-- Dataset extract follows --
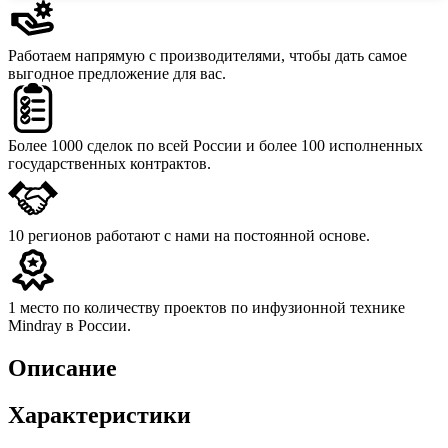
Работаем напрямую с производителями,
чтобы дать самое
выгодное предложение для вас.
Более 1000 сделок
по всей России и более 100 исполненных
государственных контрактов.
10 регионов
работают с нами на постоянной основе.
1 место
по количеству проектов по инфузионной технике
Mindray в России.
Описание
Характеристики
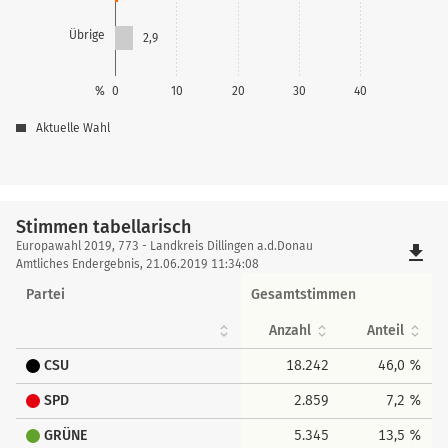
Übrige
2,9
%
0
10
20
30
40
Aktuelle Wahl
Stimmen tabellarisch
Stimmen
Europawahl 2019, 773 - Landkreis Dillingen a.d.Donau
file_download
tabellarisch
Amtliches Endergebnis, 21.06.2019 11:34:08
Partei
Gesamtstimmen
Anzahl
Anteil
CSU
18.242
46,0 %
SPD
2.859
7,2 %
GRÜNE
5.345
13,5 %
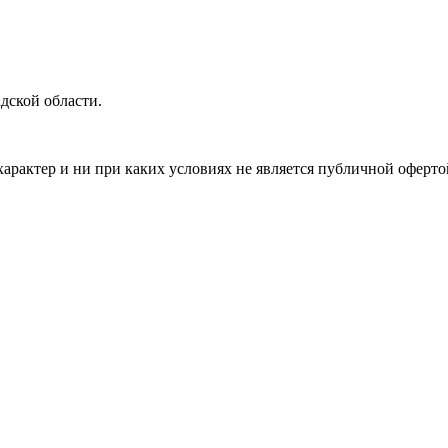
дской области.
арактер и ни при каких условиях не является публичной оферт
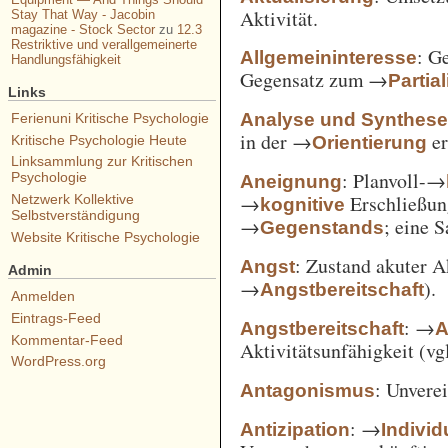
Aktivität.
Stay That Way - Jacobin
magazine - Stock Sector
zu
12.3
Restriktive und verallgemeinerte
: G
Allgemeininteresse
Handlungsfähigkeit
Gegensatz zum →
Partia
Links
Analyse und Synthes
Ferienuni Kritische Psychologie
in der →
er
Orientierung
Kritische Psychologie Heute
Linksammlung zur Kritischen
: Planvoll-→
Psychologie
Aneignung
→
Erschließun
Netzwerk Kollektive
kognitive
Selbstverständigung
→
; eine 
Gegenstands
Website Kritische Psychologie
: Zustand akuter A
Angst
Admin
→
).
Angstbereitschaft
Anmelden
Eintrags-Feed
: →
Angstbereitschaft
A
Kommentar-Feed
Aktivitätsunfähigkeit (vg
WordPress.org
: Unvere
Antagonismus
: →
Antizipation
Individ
-- Dataset extract concluded --
-- Dataset extract follows --
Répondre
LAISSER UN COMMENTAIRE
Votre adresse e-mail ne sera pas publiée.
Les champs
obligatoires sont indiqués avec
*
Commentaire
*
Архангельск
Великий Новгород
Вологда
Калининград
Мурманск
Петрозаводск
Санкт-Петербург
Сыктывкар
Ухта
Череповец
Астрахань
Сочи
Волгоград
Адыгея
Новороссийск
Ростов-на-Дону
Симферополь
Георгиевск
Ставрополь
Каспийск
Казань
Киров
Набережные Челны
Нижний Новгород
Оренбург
-- Dataset extract concluded --
What you have to do → Scan the records above. Return every line with "России" in it.

Reply to the task →
по всей России и более 100 исполненных
Mindray в России.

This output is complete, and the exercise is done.